“Kim Jong Eun is not the same man that he will be in 10 years, or even in five years,” said
Sam Wang, a Princeton University neuroscientist and author of “Welcome to Your Brain.” “The ongoing maturation we all have observed in people in their 20s is reflected in changes in brain structure.” The connections in the frontal part of the brain “are not quite done growing and developing. The frontal parts of the cortex are important for restraining impulses and making long-term plans.”
In the ranks of world leaders, the age-old reliance on old age — or at least middle-aged maturity — remains very much the rule.
Most world leaders these days take office at age 50 or older; President Obama was unusually young when he was sworn in at 47.
But there are a dozen or so rulers who came to power before age 30. About half are sons who succeeded their fathers. Their performance, today and through history, is less than impressive.
When England’s King Edward VI acceded to the throne in 1547 at the ripe age of 9, he had been raised by his father, Henry VIII, as “this realm’s most precious jewel.” Lavished with toys, the child king — who died at 15 — displayed a savage temper: He ripped a live falcon apart in one fit and later had his uncle beheaded for taking too active a role in governing the country.
One of the youngest leaders of a country today, King Mswati III of Swaziland, was 18 when he was crowned in 1986. He has reneged on more than $10 million in grants to AIDS orphans, even as he has amassed a massive personal fortune, according to the International Monetary Fund. Mswati’s response to his nation’s staggeringly high HIV infection rate was a five-year ban on girls younger than 18 having sex. During the ban, the king took a 17-year-old wife — his ninth — and then fined himself a cow for violating his own edict.
The value of humility
Reporting on North Korea amounts to a journey back to the days of Kremlinology, when Western intelligence services resorted to studying photos of public gatherings to try to suss out the power structures in isolated, secretive communist countries. Until recently, the only photo the CIA had of Kim was of a high school boy in shorts, said Jerrold Post, who was director of the CIA’s Center for the Analysis of Personality and Political Behavior before pioneering the study of political psychology at George Washington University.

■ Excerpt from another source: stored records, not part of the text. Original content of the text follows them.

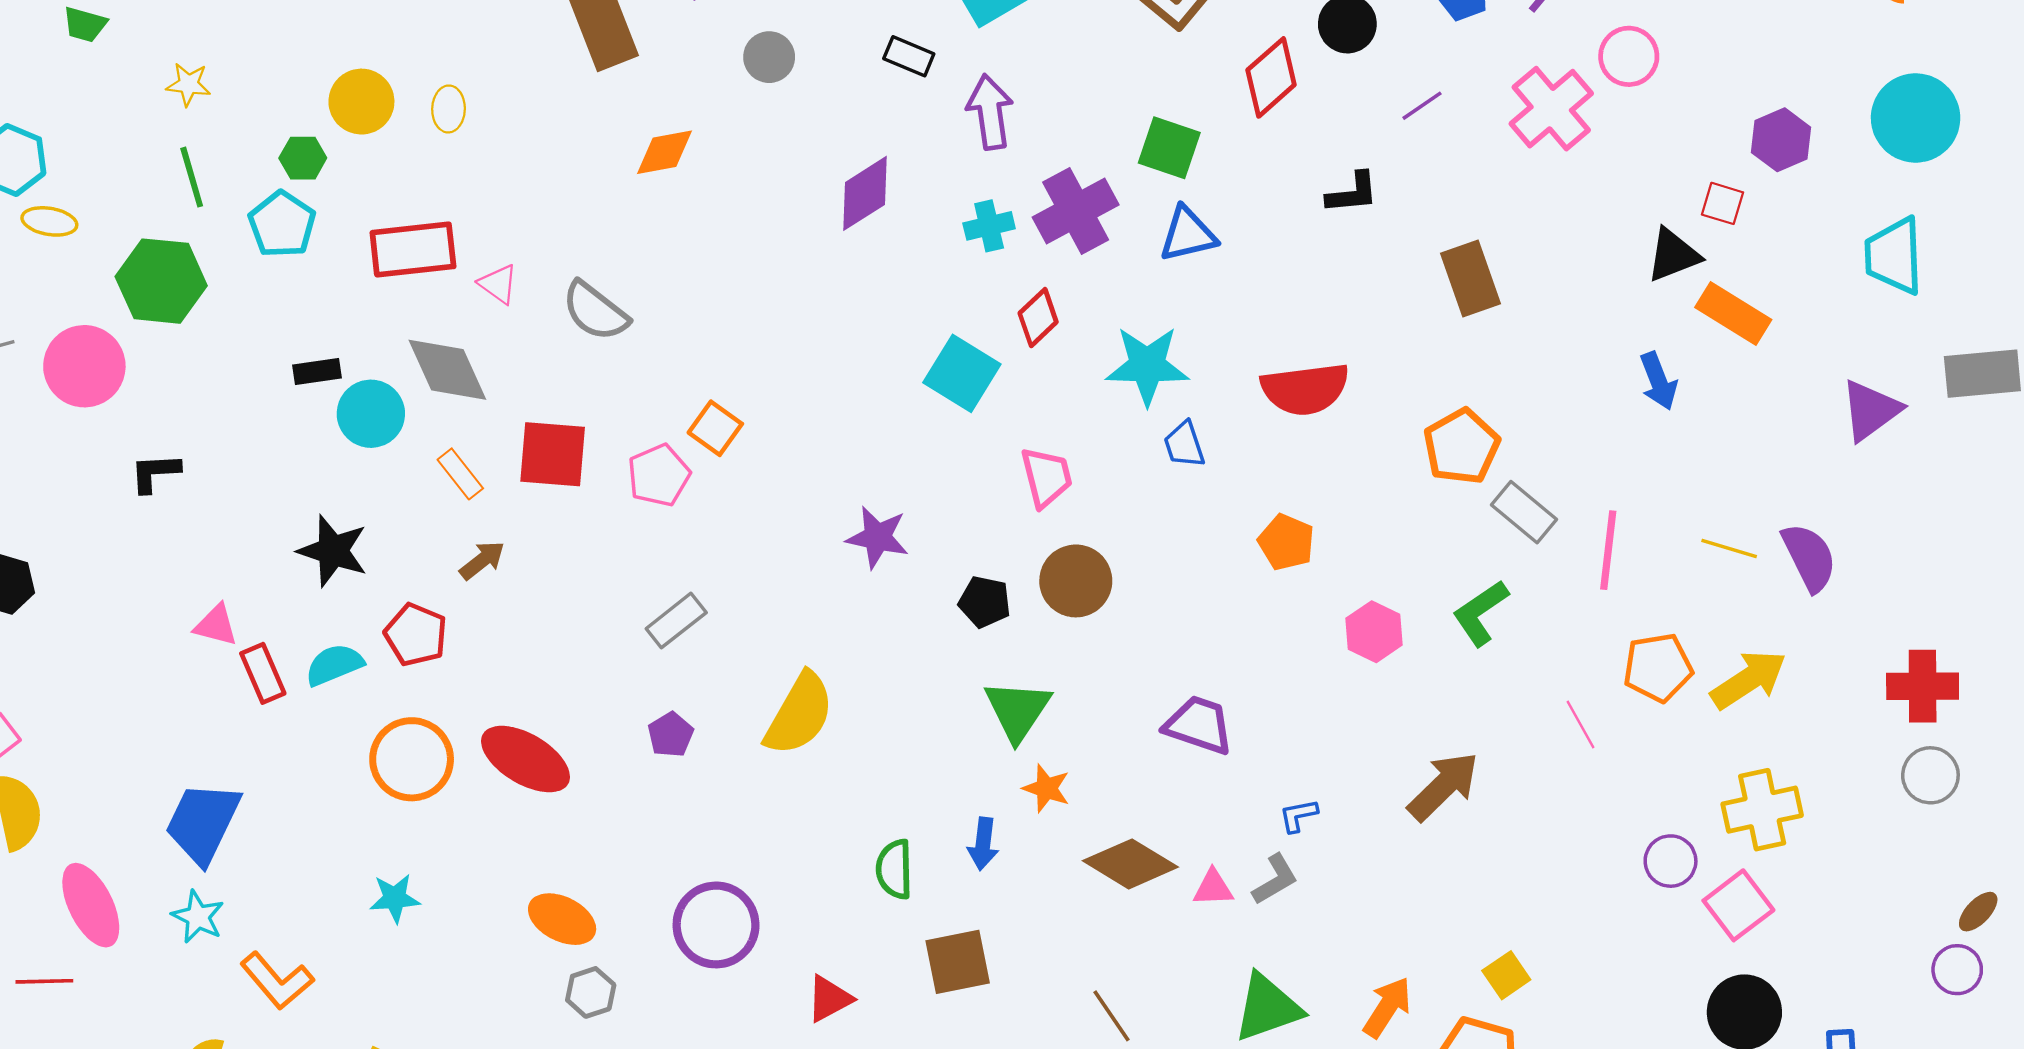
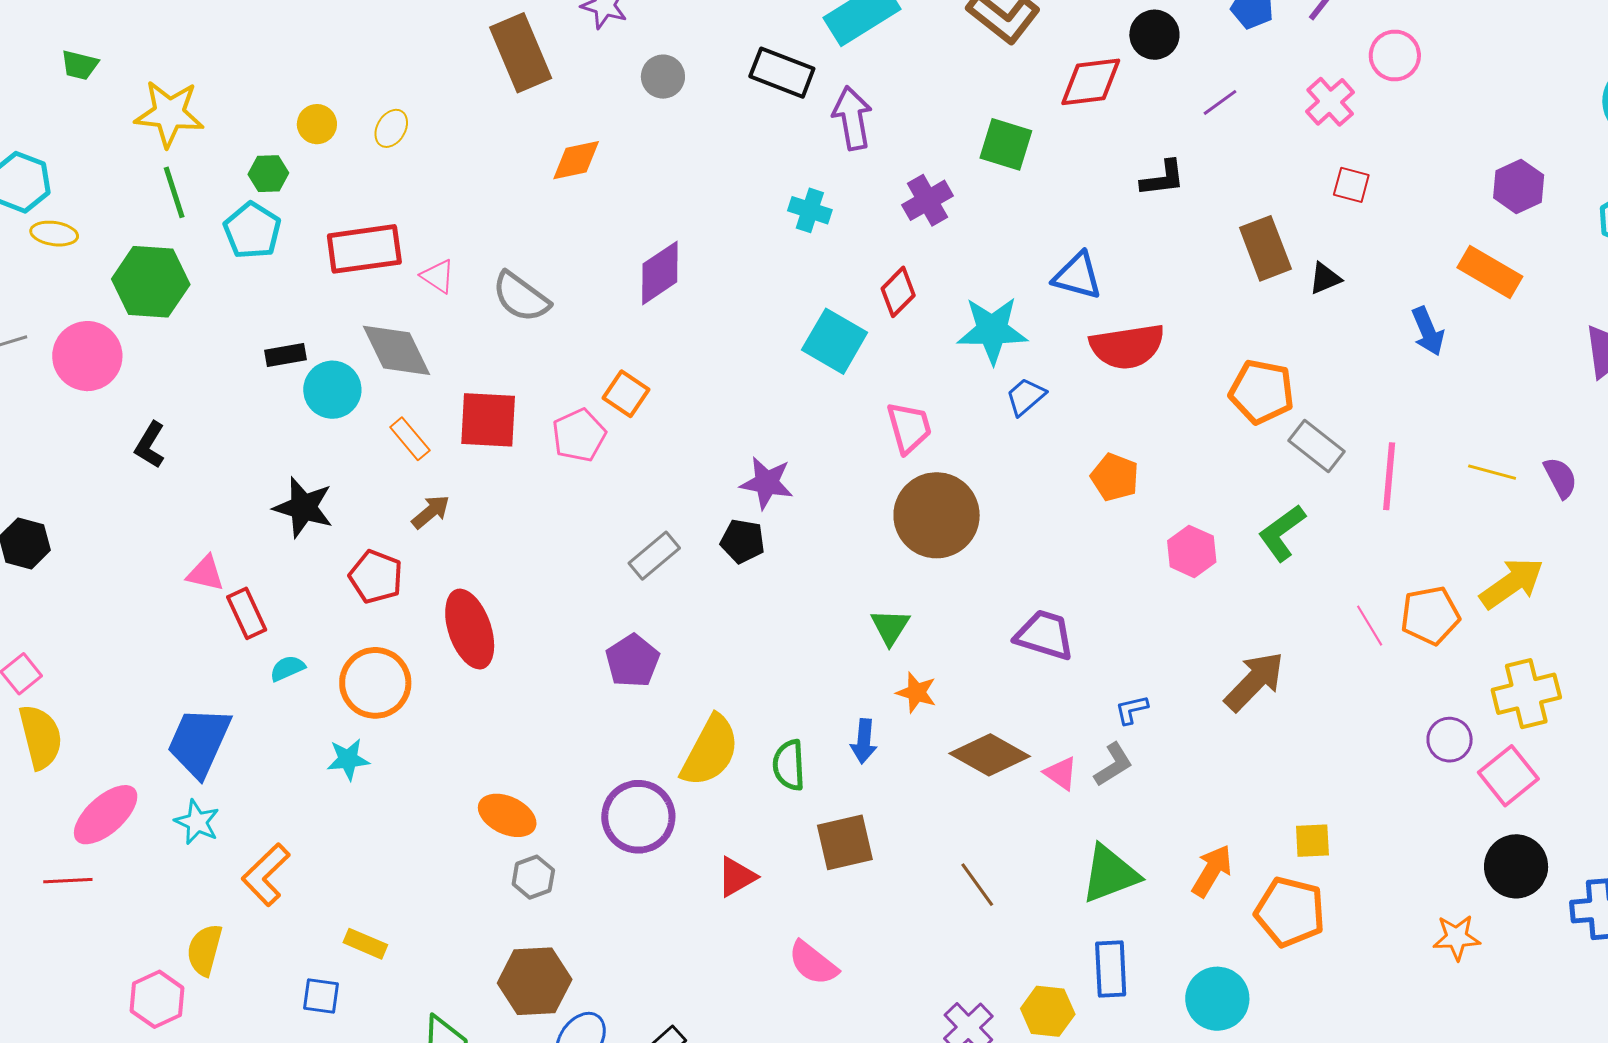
black rectangle: (909, 56) -> (782, 73), size x1.5
red diamond: (1271, 77) -> (1091, 82), turned 36
yellow star: (188, 84) -> (169, 114), size x1.8
yellow circle: (361, 102) -> (317, 124), size x0.7
yellow ellipse: (449, 109) -> (391, 128), turned 30
pink cross: (1551, 109) -> (1330, 102), size x0.7
purple hexagon: (1781, 140) -> (1519, 186), moved
purple diamond: (865, 193) -> (660, 273), moved
red square: (1723, 203) -> (1351, 185), moved
purple cross: (1076, 211) -> (928, 200), size x0.7
cyan cross: (989, 226) -> (810, 210), moved, turned 33
blue triangle: (1188, 234) -> (1078, 276), moved, turned 30
black triangle: (1673, 255) -> (1325, 278), moved, size x0.7
blue trapezoid: (1184, 445) -> (1026, 397), turned 69
orange pentagon: (1461, 447) -> (1262, 392), turned -30
black L-shape: (155, 473) -> (150, 445), turned -54
purple semicircle: (1809, 557) -> (1560, 478), size x0.7
brown circle: (1076, 581) -> (937, 515), size x1.4
black pentagon: (985, 602) -> (743, 541), moved
gray rectangle: (676, 621) -> (654, 556), moved
cyan semicircle: (334, 665) -> (287, 668), moved, size x0.7
orange pentagon: (1658, 668) -> (1430, 615), moved
green triangle: (1018, 710) -> (890, 627), size x0.7
yellow semicircle: (799, 714) -> (710, 751), moved
purple pentagon: (671, 735) -> (632, 661), moved, size x1.4
red ellipse: (526, 759) -> (470, 629), moved, turned 42
pink triangle: (1213, 888) -> (1061, 773), turned 39
cyan star: (395, 898) -> (348, 759), moved
pink ellipse: (91, 905) -> (106, 815), turned 76
yellow square: (1506, 975) -> (1312, 841), turned 33
orange L-shape: (277, 981) -> (266, 875), turned 88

In the young Kim’s case, his sudden ascension this week after the death of his father, Kim Jong Il, comes at a very early phase in his preparation for power. “He has not had the opportunity to win the loyalty of those around him,” Post said. “There has to be a lot of uncertainty in the military and the political structure about whether he can handle the pressure and responsibility. This is very different from when his father took over; he had been designated very early and was systematically groomed.”